THQ was obviously intent in highlighting the game's extreme mode in its pre-E3 build of Moto GP3, as unfortunately, many of the career mode races we entered caused the game to crash. What we do know about MotoGP 3's career mode is that, unlike extreme mode, where you upgrade the bike and your rider's gear, you'll be upgrading your rider through attributes such as cornering, braking, and more. The producer we spoke to wasn't sure whether you'd be allowed to reallocate attribute points after they were assigned, a crucial capability in MotoGP 2, but we're hoping this flexible feature makes it into the final game. You won't be able to use your extreme mode rider in career mode, or vice verse (though a single profile will be used to keep track of either).
Though we didn't get a chance to actually see MotoGP 3's online capabilities in action at the THQ event, we understand the game will have a much tighter Xbox Live integration than ever before. First of all, in career mode, you'll be able to race any career mode race either online or offline, a move that should add a considerable amount of challenge to career mode races once the AI ceases to be much of a challenge. Second, the procedure for jumping online has been streamlined dramatically. So instead of having to back out of career mode to return to the main menu, in hopes of finding online options, you'll be able to hop onto online races from almost any menu in the game.
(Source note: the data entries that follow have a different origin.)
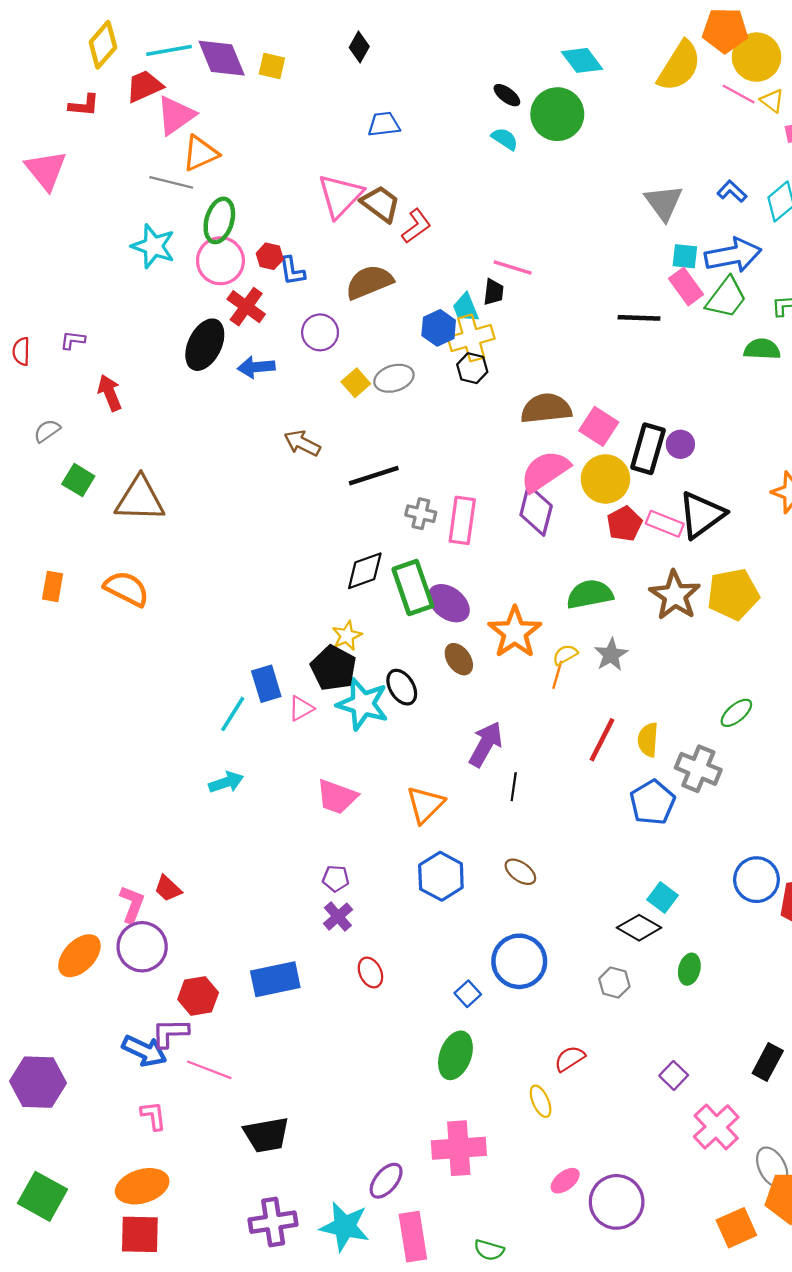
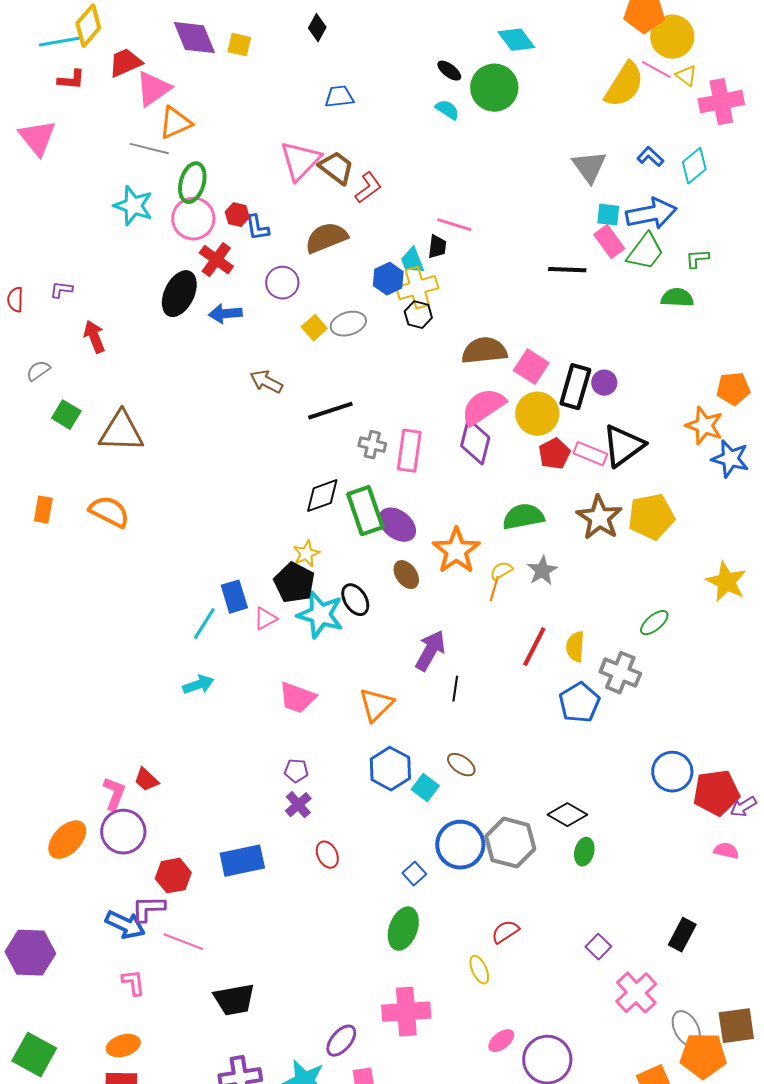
cyan line: (169, 50) -> (59, 42), moved
yellow semicircle: (679, 66) -> (624, 85), moved
cyan square: (663, 898) -> (425, 788), moved
green ellipse: (689, 969) -> (584, 852), moved
gray hexagon: (614, 983) -> (510, 843), moved, size x1.8
orange ellipse: (142, 1186) -> (123, 1046), size x0.7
If you pop into a lobby while a race is under way, you'll be able to jump into the action on the track to watch the race unfold "live," which should prove to be considerably less boring than sitting there staring at a lobby menu. The host will even be able to assign one player as a play-by-play announcer, calling the action on the track. Finally, if you're tired of blowing away the competition (or being left in the dust by virtual two-wheeled savants), an enhanced seeding system should improve the game's online matchmaking system by better matching you to talent of your specific skill level.
Though the game looks to be upping the ante in terms of features and game modes (the newly included ability to adjust gear ratios is a great touch), there's one thing that was noticeably missing from this latest build of MotoGP 3: namely, the awe-inspiring speed effect that so impressed us in our last preview. You'll recall that we were previously blown away by the screen-shaking, teeth-chattering effect that came into play when reaching top speed on long straights, such as on the Mugello or LeMans tracks. Despite our best efforts of bike tweaking, we didn't see these same effects this time around. In fact, all we noticed was a slight blurring that looked similar to that found in MotoGP 2. This is pretty distressing, since this effect was the single most impressive feature we noticed in the last build of the game. Here's hoping this was an oversight by the development team. Perhaps it was the result of a conscious decision to further tweak the effect. Or maybe it was just something we missed, because leaving the enhanced speed effect out altogether would be a shame in the final build.
Despite that caveat, we're still excited about MotoGP 3, especially the online features that have always given this series its legs. The game has recently been pushed back to a September release to give the folks at Climax some extra wiggle room, development-wise. Until then, we'll see what the team has to show us at E3.